### PROBLEM DETAILS
Span requested from the data below: the line with "You may opt-out" through the line with "they can make", both included. Give only these lines again, exactly, and leave every picture out.

-- SOURCE INFORMATION follows --

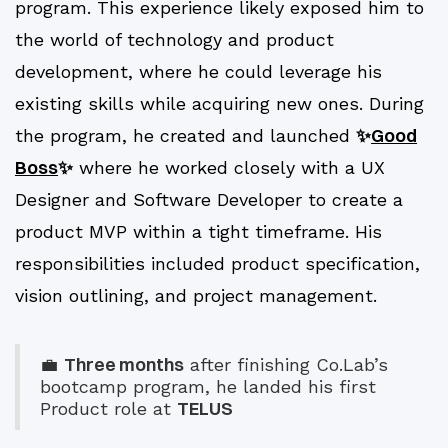
program. This experience likely exposed him to
the world of technology and product
development, where he could leverage his
existing skills while acquiring new ones. During
✨
Good
the program, he created and launched
Boss
✨
where he worked closely with a UX
Designer and Software Developer to create a
product MVP within a tight timeframe. His
responsibilities included product specification,
vision outlining, and project management.
Three months
💼
after finishing Co.Lab’s
bootcamp program, he landed his first
TELUS
Product role at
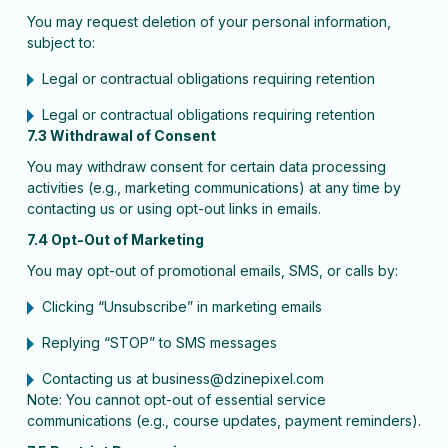
You may request deletion of your personal information,
subject to:
Legal or contractual obligations requiring retention
Legal or contractual obligations requiring retention
7.3 Withdrawal of Consent
You may withdraw consent for certain data processing
activities (e.g., marketing communications) at any time by
contacting us or using opt-out links in emails.
7.4 Opt-Out of Marketing
You may opt-out of promotional emails, SMS, or calls by:
Clicking “Unsubscribe” in marketing emails
Replying “STOP” to SMS messages
Contacting us at business@dzinepixel.com
Note: You cannot opt-out of essential service
communications (e.g., course updates, payment reminders).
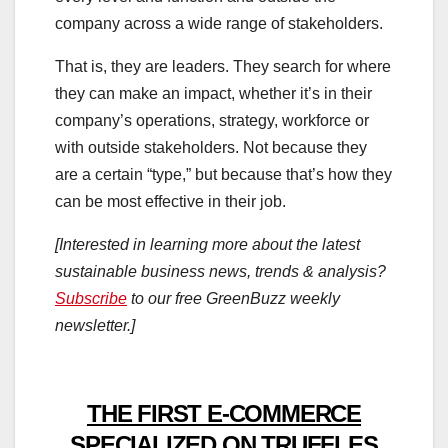
company across a wide range of stakeholders.
That is, they are leaders. They search for where
they can make an impact, whether it’s in their
company’s operations, strategy, workforce or
with outside stakeholders. Not because they
are a certain “type,” but because that’s how they
can be most effective in their job.
[Interested in learning more about the latest
sustainable business news, trends & analysis?
Subscribe
to our free GreenBuzz weekly
newsletter.]
THE FIRST E-COMMERCE
SPECIALIZED ON TRUFFLES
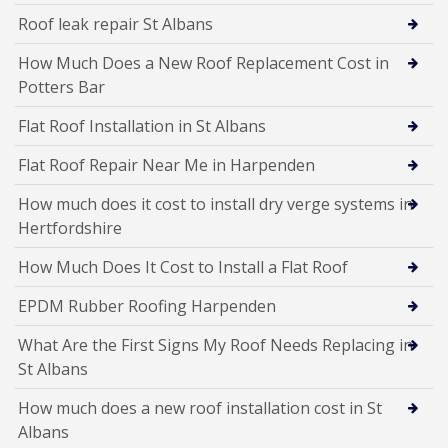
Roof leak repair St Albans
How Much Does a New Roof Replacement Cost in
Potters Bar
Flat Roof Installation in St Albans
Flat Roof Repair Near Me in Harpenden
How much does it cost to install dry verge systems in
Hertfordshire
How Much Does It Cost to Install a Flat Roof
EPDM Rubber Roofing Harpenden
What Are the First Signs My Roof Needs Replacing in
St Albans
How much does a new roof installation cost in St
Albans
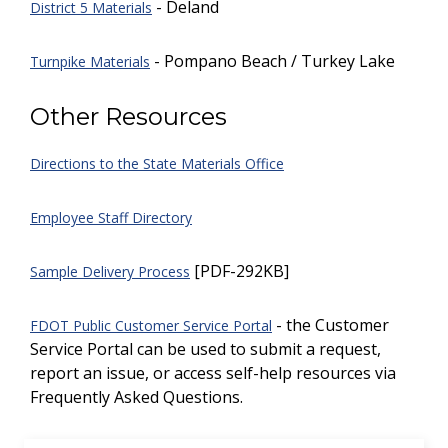
- Deland
District 5 Materials
- Pompano Beach / Turkey Lake
Turnpike Materials
Other Resources
Directions to the State Materials Office
Employee Staff Directory
[PDF-292KB]
Sample Delivery Process
- the Customer
FDOT Public Customer Service Portal
Service Portal can be used to submit a request,
report an issue, or access self-help resources via
Frequently Asked Questions.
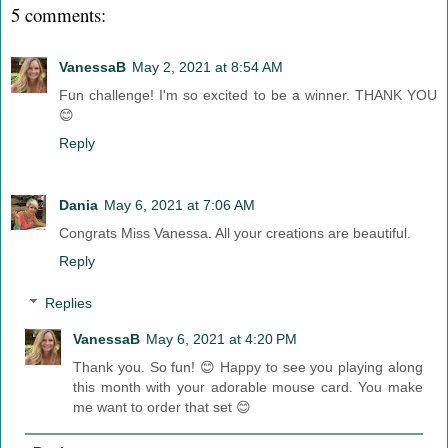
5 comments:
VanessaB
May 2, 2021 at 8:54 AM
Fun challenge! I'm so excited to be a winner. THANK YOU
😊
Reply
Dania
May 6, 2021 at 7:06 AM
Congrats Miss Vanessa. All your creations are beautiful.
Reply
Replies
VanessaB
May 6, 2021 at 4:20 PM
Thank you. So fun! 😊 Happy to see you playing along
this month with your adorable mouse card. You make
me want to order that set 😊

-- SOURCE INFORMATION concluded --

### FINAL ANSWER
You may opt-out of promotional emails, SMS, or calls by:
Clicking “Unsubscribe” in marketing emails
Replying “STOP” to SMS messages
Contacting us at business@dzinepixel.com
Note: You cannot opt-out of essential service
communications (e.g., course updates, payment reminders).
company across a wide range of stakeholders.
That is, they are leaders. They search for where
they can make an impact, whether it’s in their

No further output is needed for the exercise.